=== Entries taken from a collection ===

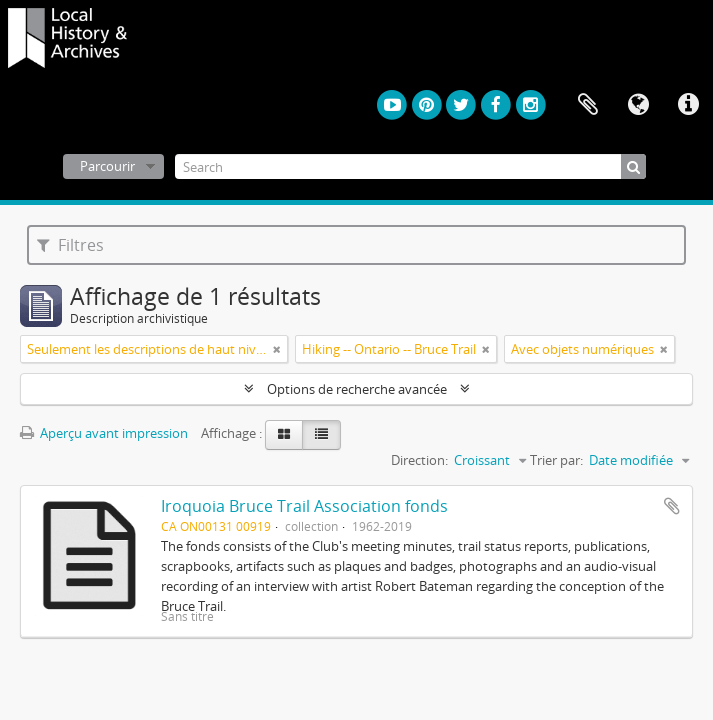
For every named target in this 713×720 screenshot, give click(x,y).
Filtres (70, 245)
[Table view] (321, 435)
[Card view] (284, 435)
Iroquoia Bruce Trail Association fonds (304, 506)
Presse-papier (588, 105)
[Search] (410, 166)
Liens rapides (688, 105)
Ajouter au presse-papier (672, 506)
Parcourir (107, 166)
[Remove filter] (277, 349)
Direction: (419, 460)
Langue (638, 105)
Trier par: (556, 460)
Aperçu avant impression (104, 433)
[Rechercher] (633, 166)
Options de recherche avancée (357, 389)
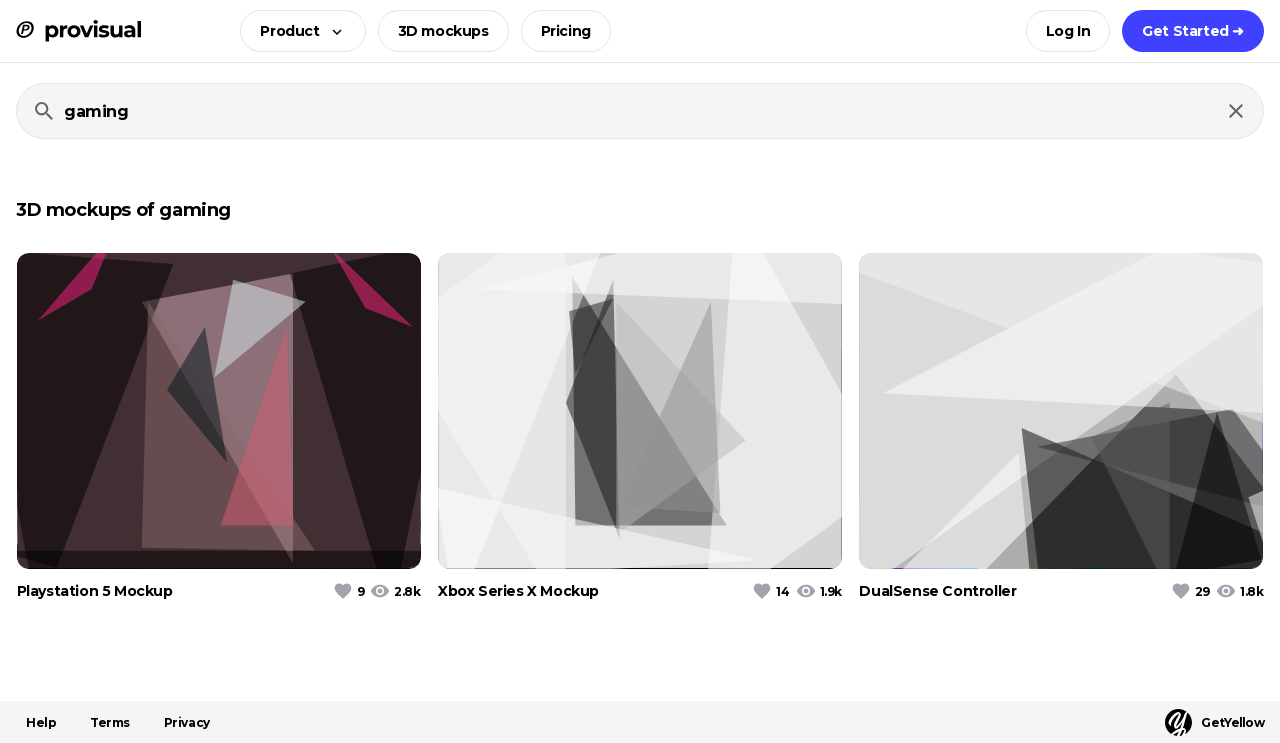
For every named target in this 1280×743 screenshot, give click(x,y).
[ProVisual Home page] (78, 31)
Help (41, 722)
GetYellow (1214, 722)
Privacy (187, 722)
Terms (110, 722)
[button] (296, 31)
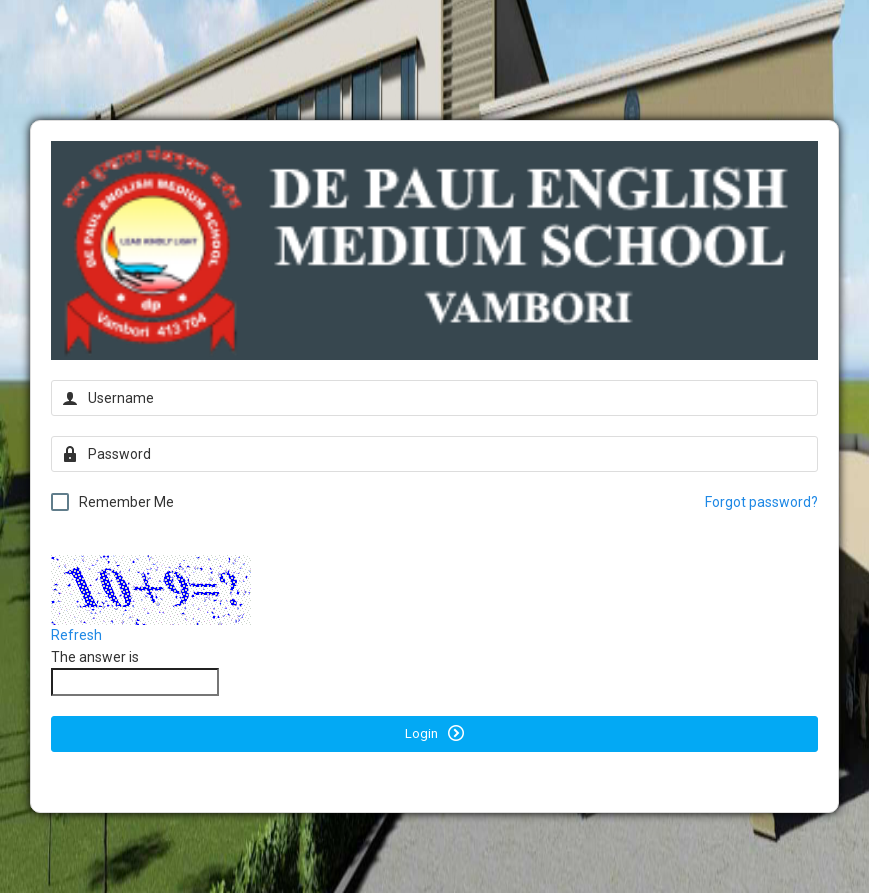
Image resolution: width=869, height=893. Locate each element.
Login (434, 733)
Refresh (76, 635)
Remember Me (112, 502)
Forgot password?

=== Task goal ===
Each record should be written out exactly, and each image should be omitted.

=== Written reply ===
For every named target in this 713×720 screenshot, give click(x,y).
Filtres (70, 245)
[Table view] (321, 435)
[Card view] (284, 435)
Iroquoia Bruce Trail Association fonds (304, 506)
Presse-papier (588, 105)
[Search] (410, 166)
Liens rapides (688, 105)
Ajouter au presse-papier (672, 506)
Parcourir (107, 166)
[Remove filter] (277, 349)
Direction: (419, 460)
Langue (638, 105)
Trier par: (556, 460)
Aperçu avant impression (104, 433)
[Rechercher] (633, 166)
Options de recherche avancée (357, 389)
For every named target in this 1280×743 screenshot, give click(x,y).
[ProVisual Home page] (78, 31)
Help (41, 722)
GetYellow (1214, 722)
Privacy (187, 722)
Terms (110, 722)
[button] (296, 31)
Image resolution: width=869, height=893. Locate each element.
Login (434, 733)
Refresh (76, 635)
Remember Me (112, 502)
Forgot password?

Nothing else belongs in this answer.